You started noticing in the middle of the conversations, in the middle of kissing, in the middle of running, that you were actually there. You were inside your body. You were watching yourself think and you weren't trying to escape from your thoughts. You didn't like what you saw most of the time, but you kept watching.



You had spent your entire life relentlessly trying to control your desire, trying to control what other people perceived. It was the only way you were taught to function. You had always subconsciously thought that the moment you let go of the brakes everything would collapse in the ugliest possible way and it would be your fault. You were always trying to find the words to say that would unlock everything. Thinking: if I was better I'd be happy. If I tried harder I'd be happy. Living in your little self-created purgatory of anxiety and control and denial where there was no space to breathe. And now there was space and you found that all you wanted to do was see what happened when you paid attention without letting yourself get in the way.

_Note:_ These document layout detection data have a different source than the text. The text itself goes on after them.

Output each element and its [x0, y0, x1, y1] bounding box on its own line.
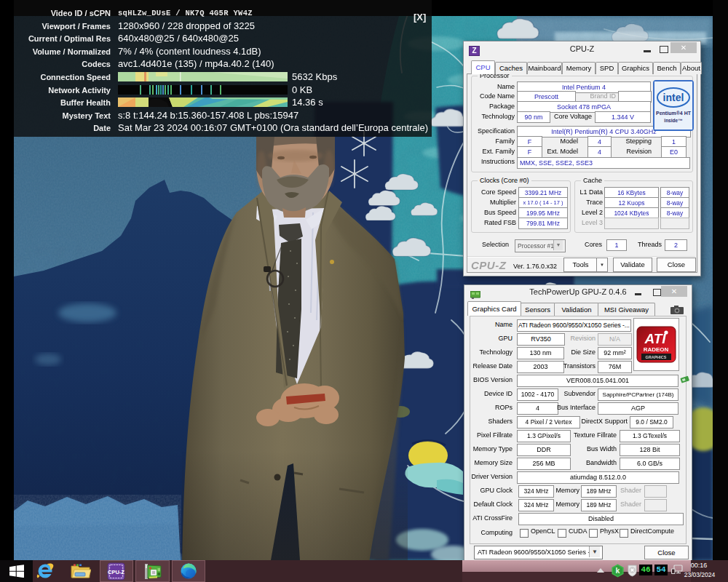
svg-text:GRAPHICS: GRAPHICS — [645, 355, 666, 359]
svg-text:CPU-Z: CPU-Z — [108, 569, 124, 575]
svg-text:inside™: inside™ — [664, 118, 682, 123]
svg-text:k: k — [616, 567, 620, 575]
svg-text:ATI: ATI — [644, 331, 666, 346]
svg-text:Pentium®4 HT: Pentium®4 HT — [656, 111, 692, 116]
svg-text:RADEON: RADEON — [644, 346, 669, 353]
svg-text:intel: intel — [663, 92, 684, 103]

The thing you were given in return for letting go was that you were able to write again.



The other thing you were given was the conviction that there were so many things you could've done in the past that would have been “better”—more prudent, less hurtful—but nevertheless you had been granted an unreasonably good life.



The thing you lost was the ability to believe that obsession would lead to salvation. It was harder now to live in your head, to live in the future: you were pretty tightly locked to the present. That was a big change, but you were optimistic because at least five religions claimed that living in the eternal present was pretty great.



It felt new. You felt new. You stared at your phone's neon screen in the dark, reading until your vision blurred, sure that someone smarter than you had articulated what you felt already. You waited for them to slip you the answer in a poem. You wrote incessantly.



It was strange how you didn't get the things you thought you wanted—how even the wanting was stripped away from you—and you were somehow perfectly okay with that.



Fuck it, you decided. You would write your own life into existence.